I just read about the Local Testimony photo awards given to the best work by Israel’s professional photographers. Daniel Bar On–whose shocking image from an Israeli nationalist rally outside the Turkish embassy in Tel Aviv, which supported the IDF attack on the Mavi Marmara–won the award for best photo of the year. It’s such an amazing, dissonant and complex image that I think it requires some explication. Further, it absolutely perfectly exemplifies everything this blog is about.
The richness of this photo is in the multiple elements or layers which combine to produce a jarring, disturbing image. First, the man holding aloft a flame with his arm emblazoned with a Jewish star seems an unintentional (on the part of the man) echoing of the Shoah survivors’ number tattooed on their wrists. This is an ongoing motif from Zionist history, in which the Holocaust is invoked as a reminder that every attack on Israel is a potential genocide in the making.
Perhaps the most shocking element of the photo is the gun-toting Israeli policeman on horseback offering what appears to be a Hitlerian salute. Certainly, the officer didn’t intend this at the time. But that’s what great photographs do: they bring out the underlying meaning of a moment that might not have been evident in real-time. The uniform is what makes the officer’s stance particularly disturbing. It’s as if the State has revealed its true colors in saluting the cause of Israeli supremacism. In addition, the policeman’s face is hidden by his salute, which renders the salute especially cold and inhuman.

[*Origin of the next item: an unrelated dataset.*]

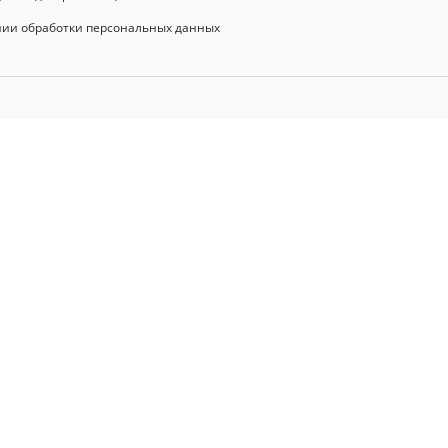
нии обработки персональных данных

The juxtaposition between the policeman’s salute and the tatooed arm brings with it a jarring reference to Nazism and the Holocaust, but in the picture Israelis appear to be both Nazi and victim. It’s one helluva amazing image.

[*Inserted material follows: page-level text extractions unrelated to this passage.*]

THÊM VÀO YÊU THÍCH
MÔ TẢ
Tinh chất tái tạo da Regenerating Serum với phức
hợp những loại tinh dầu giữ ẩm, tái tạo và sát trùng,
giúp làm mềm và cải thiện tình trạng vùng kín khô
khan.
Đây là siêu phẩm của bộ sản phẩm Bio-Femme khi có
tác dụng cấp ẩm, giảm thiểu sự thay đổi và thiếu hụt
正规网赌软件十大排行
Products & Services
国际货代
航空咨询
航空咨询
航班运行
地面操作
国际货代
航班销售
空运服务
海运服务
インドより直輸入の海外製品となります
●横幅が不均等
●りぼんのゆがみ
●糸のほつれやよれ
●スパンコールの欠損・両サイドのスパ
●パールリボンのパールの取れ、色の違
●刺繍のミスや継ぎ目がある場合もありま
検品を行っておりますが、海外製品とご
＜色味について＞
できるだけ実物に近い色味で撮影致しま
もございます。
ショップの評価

The fluttering Israeli flag seems to be aflame, which adds further drama to the image. And in the background stands a typical Tel Aviv high-rise reminding us that this is the status of the modern Israeli state in which the impulses of fascism co-exist with modern urbanism. It’s jarring to contrast the police officer’s horse with the high-rise in the background, as if we don’t know whether we’re in the modern age or some more primitive time (1933 perhaps?).